Looking at Pros and Cons

I skipped last week's update; I guess I didn't have much to say.

This week, things are going along about the same, although I'm trying to step up my exercise minutes a bit. I know that unless I do, I'll get diminishing returns on weight loss because as I lose weight, I'm using fewer calories.

I think I'm going to abandon the technique of writing food down before I eat it (step 8). It doesn't seem to have a use that I can discern; plus I keep forgetting to do it. But I'm still writing things down, still measuring and weighing, despite its being somewhat tedious sometimes.
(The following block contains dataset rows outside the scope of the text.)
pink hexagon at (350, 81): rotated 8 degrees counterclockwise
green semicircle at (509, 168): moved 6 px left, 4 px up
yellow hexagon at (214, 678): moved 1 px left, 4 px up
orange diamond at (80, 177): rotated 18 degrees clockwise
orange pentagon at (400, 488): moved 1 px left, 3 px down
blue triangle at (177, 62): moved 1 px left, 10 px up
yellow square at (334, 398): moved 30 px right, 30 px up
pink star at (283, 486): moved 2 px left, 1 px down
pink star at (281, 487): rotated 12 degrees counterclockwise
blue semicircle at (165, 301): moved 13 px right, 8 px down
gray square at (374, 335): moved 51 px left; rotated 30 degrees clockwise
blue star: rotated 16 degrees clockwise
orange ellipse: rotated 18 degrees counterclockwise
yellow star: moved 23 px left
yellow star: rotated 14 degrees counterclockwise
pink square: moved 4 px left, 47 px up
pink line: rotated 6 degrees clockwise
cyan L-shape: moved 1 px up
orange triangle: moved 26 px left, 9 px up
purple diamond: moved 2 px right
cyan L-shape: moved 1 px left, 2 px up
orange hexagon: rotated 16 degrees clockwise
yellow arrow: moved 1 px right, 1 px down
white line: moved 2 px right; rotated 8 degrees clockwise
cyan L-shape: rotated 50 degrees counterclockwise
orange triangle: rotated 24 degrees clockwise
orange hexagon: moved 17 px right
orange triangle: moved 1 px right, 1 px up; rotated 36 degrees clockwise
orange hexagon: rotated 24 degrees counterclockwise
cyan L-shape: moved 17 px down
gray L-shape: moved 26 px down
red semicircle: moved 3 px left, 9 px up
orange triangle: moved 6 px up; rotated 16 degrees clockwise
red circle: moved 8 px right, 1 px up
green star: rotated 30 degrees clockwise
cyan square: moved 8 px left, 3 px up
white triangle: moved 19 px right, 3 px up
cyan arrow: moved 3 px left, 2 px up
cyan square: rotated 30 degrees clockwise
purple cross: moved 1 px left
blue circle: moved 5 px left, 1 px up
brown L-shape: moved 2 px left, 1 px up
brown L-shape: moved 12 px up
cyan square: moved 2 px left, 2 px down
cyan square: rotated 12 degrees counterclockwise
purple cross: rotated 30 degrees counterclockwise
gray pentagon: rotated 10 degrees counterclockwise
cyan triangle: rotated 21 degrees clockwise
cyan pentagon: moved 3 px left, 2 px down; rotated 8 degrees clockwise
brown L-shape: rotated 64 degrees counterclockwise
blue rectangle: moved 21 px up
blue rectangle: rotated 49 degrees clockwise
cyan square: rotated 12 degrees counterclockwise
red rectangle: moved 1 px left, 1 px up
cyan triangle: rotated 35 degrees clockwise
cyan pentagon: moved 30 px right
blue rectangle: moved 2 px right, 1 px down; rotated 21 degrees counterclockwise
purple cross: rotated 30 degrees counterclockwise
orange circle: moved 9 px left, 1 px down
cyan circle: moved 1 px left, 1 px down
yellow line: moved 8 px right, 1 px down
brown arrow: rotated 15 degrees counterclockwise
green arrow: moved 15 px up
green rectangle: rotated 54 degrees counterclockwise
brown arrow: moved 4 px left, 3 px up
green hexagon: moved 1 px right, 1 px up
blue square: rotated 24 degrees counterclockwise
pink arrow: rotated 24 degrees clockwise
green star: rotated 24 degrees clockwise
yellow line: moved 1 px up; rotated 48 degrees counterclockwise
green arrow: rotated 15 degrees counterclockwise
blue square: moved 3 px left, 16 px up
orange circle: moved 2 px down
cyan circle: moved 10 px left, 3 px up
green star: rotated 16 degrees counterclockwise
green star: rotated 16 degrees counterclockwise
I've been eating a lot of the same foods every day, which is fine, I guess. It's convenient and quick to make the same lunch every day because I don't have to think much about it. And it's satisfying to eat; it fills me up and I know I'll be okay (not hungry) for a couple of hours.  When I change foods, sometimes they don't work as well to stave off hunger.  Then I'm kind of stuck because I don't know what to eat. I'm not bored with the same lunches or even the same breakfasts every day, though I do like a little variety for dinner. It's good that I'm not bored because it means that I'm looking at food as nourishment rather than entertainment. Whatever works is what I'll eat. I think sometimes that's how thin people feel about food.

I guess I can gradually introduce new foods into my diet that prove to be effective at fending off blood sugar woes.

I continue to make decisions about high-fat and high-sugar foods. This past week my coworker offered chocolate at her cubicle--those Hershey's miniatures, which I love.  I was going to have one until I looked up the calories at the Hershey's website: Hershey's Chocolate.  There's 43 calories in each little bite-size bar. Half is fat.  So if I wanted to call it fat, I guess I could eat one, but otherwise, as an "Extra" (<50 cal), it's not worth it, since it would be the only one I ate that day.   As for calling it a fat, since I'm allowed only three fats per day, I can't waste one on a little piece of chocolate that's gone in a few seconds.

This is the kind of lesson I'm learning from following Shirley.  To make conscious choices is the goal in an eating plan like this.  Weighing and measuring and checking calories all give me information I need to make rational decisions about what to eat, instead of giving in to impulse or pressure from peers or the con of clever subterfuges.

So I'll continue on, doing what I'm doing, as long as it keeps working to teach me how to be thin!